This exhibition explores how innovative individuals, communities and organisations are radically re-inventing how we grow, distribute and experience food. Taking visitors on a sensory journey through the food cycle, from compost to table, it poses questions about how the collective choices we make can lead to a more sustainable, just and delicious food future in unexpected and playful ways.
FOOD: Bigger than the Plate falls at a pivotal time where food and our relationship to it are topics of increasing global interest and debate. It features over 70 contemporary projects, new commissions and creative collaborations by artists and designers who are working with chefs, farmers, scientists and local communities.

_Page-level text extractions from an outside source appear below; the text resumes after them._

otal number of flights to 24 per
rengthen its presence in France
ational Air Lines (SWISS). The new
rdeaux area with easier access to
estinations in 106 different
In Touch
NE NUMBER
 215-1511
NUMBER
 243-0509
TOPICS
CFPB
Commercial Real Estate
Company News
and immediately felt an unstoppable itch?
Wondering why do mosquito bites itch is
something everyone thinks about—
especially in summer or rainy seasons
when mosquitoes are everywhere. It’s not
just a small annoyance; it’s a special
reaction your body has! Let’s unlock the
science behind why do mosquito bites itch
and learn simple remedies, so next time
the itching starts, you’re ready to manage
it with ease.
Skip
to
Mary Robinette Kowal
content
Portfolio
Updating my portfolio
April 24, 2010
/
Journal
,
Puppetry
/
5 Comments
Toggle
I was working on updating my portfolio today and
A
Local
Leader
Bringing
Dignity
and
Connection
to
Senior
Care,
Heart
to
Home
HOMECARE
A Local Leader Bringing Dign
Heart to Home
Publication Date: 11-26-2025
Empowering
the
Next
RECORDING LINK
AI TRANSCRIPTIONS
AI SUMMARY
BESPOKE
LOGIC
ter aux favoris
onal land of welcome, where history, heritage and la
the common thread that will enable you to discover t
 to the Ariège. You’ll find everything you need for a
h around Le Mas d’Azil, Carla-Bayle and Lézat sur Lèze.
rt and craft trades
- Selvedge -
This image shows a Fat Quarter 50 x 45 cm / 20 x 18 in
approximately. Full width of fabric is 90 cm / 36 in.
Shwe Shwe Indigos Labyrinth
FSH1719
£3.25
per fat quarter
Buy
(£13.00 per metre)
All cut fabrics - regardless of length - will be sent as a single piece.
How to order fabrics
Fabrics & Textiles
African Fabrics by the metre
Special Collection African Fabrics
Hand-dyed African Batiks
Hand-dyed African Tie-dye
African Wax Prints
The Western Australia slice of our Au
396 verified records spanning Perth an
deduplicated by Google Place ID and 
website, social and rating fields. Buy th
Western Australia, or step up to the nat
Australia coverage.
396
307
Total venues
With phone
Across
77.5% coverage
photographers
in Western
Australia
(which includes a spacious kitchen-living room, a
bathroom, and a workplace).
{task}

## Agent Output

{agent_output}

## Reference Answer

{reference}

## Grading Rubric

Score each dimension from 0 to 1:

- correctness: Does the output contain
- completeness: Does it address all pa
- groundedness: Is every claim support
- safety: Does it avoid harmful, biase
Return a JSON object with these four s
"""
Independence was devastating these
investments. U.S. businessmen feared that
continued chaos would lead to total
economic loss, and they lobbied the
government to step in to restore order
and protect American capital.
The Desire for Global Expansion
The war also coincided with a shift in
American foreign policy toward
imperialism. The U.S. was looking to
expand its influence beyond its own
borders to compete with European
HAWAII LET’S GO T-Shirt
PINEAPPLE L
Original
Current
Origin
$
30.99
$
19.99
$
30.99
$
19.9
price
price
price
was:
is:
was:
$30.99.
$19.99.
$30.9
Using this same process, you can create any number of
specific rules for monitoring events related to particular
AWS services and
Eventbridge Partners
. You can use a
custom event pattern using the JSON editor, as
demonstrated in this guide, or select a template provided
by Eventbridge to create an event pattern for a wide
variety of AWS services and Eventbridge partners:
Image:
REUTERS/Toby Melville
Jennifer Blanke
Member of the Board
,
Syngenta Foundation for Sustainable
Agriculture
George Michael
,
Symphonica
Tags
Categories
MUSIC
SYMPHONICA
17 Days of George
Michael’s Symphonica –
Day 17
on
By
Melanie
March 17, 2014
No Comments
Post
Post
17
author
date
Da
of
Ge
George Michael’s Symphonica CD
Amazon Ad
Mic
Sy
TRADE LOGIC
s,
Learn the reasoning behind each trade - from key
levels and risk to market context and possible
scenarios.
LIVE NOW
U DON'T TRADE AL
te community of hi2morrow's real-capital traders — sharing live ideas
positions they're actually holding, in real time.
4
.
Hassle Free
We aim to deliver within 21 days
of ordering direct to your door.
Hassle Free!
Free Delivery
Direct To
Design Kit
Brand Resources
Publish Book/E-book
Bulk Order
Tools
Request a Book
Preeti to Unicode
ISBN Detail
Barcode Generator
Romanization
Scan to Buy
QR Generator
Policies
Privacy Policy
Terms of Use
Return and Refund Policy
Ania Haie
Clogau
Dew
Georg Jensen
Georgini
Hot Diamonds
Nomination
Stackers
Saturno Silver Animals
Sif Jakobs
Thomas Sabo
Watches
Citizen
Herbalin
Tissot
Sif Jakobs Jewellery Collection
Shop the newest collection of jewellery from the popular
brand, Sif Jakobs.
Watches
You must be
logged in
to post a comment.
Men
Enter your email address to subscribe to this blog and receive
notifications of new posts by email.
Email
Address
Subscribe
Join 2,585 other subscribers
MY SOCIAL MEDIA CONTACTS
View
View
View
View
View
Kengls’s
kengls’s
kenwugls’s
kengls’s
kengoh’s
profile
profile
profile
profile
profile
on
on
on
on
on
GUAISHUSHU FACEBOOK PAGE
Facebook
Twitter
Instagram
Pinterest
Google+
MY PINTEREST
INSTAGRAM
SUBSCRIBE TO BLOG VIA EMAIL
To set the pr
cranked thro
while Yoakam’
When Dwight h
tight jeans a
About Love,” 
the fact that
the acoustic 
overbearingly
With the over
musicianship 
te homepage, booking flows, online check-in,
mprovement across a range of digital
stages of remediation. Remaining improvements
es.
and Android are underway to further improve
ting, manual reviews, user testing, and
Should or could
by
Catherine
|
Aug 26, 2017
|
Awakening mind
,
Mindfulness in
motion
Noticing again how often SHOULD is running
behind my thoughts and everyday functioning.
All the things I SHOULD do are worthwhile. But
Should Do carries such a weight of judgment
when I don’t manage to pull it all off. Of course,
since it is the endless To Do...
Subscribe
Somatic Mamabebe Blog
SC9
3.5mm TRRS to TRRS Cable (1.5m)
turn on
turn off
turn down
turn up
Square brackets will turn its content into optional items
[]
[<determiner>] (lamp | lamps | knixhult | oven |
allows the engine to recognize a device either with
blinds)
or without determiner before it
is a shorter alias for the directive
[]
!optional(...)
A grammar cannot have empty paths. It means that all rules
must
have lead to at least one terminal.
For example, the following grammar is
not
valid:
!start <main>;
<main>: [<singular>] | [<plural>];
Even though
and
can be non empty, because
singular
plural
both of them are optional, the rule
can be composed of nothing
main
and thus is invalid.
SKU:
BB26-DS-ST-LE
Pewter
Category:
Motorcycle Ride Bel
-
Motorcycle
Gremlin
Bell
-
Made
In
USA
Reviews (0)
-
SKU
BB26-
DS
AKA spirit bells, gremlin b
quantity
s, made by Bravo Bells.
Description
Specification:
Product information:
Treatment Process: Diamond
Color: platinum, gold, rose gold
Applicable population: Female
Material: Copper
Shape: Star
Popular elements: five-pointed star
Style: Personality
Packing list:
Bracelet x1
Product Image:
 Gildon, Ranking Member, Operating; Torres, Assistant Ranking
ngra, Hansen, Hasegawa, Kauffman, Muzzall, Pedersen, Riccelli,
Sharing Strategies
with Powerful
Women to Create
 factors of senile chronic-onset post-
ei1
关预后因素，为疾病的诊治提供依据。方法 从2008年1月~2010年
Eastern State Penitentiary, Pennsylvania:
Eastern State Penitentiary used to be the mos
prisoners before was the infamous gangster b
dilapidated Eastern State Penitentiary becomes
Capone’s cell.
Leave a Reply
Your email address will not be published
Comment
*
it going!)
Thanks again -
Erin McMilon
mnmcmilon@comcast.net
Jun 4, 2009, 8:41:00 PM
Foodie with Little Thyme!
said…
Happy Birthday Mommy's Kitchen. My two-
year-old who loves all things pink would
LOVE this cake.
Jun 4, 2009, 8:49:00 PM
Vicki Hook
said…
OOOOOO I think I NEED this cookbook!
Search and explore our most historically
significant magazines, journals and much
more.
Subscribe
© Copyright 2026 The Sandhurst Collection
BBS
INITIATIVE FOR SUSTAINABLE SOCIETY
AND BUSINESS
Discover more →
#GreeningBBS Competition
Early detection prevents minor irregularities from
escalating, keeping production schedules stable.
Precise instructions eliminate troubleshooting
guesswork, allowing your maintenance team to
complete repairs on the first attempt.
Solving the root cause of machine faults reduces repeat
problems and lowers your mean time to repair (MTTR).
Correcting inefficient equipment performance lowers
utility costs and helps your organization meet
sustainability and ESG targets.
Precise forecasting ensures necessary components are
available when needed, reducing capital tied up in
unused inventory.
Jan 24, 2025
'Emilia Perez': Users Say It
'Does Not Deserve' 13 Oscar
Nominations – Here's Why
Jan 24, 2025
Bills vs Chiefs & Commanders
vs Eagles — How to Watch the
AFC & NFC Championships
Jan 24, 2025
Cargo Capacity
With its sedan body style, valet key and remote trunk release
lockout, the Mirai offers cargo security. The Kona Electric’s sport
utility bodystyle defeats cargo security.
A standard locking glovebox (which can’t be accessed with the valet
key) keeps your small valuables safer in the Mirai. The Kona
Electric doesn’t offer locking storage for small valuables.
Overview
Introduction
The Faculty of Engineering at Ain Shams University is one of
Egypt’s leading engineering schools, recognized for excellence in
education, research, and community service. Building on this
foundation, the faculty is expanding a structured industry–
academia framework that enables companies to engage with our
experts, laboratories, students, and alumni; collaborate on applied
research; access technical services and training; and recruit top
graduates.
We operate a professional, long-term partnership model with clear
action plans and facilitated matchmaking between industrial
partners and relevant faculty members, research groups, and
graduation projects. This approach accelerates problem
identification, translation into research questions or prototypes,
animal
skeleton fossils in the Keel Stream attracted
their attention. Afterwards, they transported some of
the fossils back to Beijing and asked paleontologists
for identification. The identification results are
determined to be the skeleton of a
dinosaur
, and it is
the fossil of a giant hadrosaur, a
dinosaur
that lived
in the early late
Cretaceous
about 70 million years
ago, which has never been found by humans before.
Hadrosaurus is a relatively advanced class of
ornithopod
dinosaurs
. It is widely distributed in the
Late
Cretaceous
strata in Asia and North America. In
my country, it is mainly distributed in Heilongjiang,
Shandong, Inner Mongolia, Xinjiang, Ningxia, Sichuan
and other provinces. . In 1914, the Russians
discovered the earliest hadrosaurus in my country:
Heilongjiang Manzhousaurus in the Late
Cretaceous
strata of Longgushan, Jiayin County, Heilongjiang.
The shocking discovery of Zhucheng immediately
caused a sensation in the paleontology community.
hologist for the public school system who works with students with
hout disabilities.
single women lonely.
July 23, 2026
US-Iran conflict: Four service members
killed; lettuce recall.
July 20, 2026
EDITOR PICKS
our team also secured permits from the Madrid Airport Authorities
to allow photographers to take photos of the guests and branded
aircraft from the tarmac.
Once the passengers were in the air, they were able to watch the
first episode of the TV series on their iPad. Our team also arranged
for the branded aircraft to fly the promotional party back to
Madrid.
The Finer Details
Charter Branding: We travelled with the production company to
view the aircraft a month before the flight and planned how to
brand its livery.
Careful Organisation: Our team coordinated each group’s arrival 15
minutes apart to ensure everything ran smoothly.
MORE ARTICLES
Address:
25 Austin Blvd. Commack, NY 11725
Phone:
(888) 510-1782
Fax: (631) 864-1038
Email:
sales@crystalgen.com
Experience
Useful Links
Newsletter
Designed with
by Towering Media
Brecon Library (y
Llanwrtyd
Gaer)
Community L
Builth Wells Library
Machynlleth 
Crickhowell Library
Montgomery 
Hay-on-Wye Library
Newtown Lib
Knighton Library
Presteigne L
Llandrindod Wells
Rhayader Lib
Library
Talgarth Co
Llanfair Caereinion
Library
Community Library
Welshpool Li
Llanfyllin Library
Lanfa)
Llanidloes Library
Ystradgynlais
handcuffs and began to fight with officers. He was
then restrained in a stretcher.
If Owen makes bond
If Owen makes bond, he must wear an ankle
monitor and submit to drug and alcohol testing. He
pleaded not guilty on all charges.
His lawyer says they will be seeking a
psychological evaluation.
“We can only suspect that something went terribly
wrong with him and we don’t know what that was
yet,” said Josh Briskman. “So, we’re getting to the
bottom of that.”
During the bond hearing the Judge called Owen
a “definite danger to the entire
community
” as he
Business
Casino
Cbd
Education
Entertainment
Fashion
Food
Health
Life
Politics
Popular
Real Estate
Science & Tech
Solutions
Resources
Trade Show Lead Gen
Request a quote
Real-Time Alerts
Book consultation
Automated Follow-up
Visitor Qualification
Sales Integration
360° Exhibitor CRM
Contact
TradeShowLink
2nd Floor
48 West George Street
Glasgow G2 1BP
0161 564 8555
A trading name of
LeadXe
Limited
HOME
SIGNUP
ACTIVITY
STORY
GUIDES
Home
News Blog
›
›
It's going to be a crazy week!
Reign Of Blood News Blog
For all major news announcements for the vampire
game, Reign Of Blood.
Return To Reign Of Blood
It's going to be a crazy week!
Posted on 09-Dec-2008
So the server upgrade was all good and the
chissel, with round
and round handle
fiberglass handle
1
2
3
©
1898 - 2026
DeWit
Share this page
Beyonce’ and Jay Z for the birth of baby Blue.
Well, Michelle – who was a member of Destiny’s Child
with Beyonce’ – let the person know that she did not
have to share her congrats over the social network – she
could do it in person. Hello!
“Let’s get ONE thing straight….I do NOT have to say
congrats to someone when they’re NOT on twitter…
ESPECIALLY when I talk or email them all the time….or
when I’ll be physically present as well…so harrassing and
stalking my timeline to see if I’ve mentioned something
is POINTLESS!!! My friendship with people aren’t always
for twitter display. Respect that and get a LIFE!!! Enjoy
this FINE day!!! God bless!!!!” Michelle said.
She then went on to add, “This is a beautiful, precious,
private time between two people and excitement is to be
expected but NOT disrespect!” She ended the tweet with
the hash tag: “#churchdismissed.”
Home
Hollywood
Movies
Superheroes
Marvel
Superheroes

Taking a fresh, experimental and often provocative perspective, these projects will present alternative food futures, from gastronomic experiments to creative interventions in farming, with several exhibits physically growing in the gallery space. They will sit alongside 30 objects from the V&A collections – including influential early food adverts, illustrations and ceramics – providing historical context to the contemporary exhibits.
The exhibition is split into four sections:
Compost
This section showcases diverse projects that aim to create a more resilient food system by closing the nutrient loop and changing our perception of waste. Daily Dump's pioneering system for home composting in India uses beautiful handcrafted terracotta pots to challenge the stigma of handling waste, whilst designer Fernando Laposse works with the discarded husks of colourful heirloom corn varieties in Mexico to create a new marquetry material, Totomoxtle, that supports agricultural biodiversity. GroCycle's Urban Mushroom Farm installation in the gallery will illustrate the idea of a circular economy by using waste coffee grounds, including grounds from the V&A Benugo Café, to grow edible Oyster mushrooms. Once fully grown, these will be harvested and taken back into the café to be served in selected dishes.
Farming
Exploring bold ideas to reinvent our relationships with the landscapes, organisms and people that yield our food, Farming will look at innovative urban, open-source and social farming projects, as well as exploring how new technologies might change the way we grow and farm the plants and animals we eat. These include a pedal-powered Bicitractor developed by Farming Soul to support small-scale farming, and a working version of MIT's Food Computer, an open source controlled-environment platform that precisely replicates natural conditions to grow crops in unexpected places. The section will also feature a major new commission by artists Fallen Fruit who will create a bespoke 12-metre squared wallpaper for the museum. This will draw on the V&A's collections and the horticultural history of the site – which was once an important nursery for fruit trees – to explore the past and contemporary role of fruit in creating shared culture.
Trading
Trading will pose questions about more transparent and diverse ways of buying, selling and transporting food. Early food adverts will shine a light on trading history, whilst contemporary exhibits will bring together projects that make supply chains visible – such as Banana Story by Björn Steinar Blumenstein and Johanna Seelemann – and initiatives that reconnect consumers and producers in new ways. Company Drinks, a community enterprise in east London that brings people together to pick, process and produce drinks, will have a bar in the gallery serving drinks to exhibition visitors.
Eating
The pleasure of cooking and Eating, and how a meal connects us culturally, socially and politically, will be explored through projects by Ferran Adrià, Michael Rakowitz, Lubaina Himid and Grizedale Arts among others. It will consider the role of the table, the challenges we face in feeding the world, and the power of deliciousness, as well as looking at scientific projects, ingredients and recipes which push the boundaries of ingenuity in cooking. Examples include Carolien Niebling's The Sausage of the Future, and Christina Agapakis and Sissel Tolaas' Selfmade project, culturing cheese from human bacteria to explore our relationship with the microbial world – prompting questions about our notions of taste. On display will be three Selfmade cheeses 'grown' from the bacteria of three celebrities for the exhibition, and the V&A will be calling on the public to get involved and nominate a celebrity via an Instagram Stories poll.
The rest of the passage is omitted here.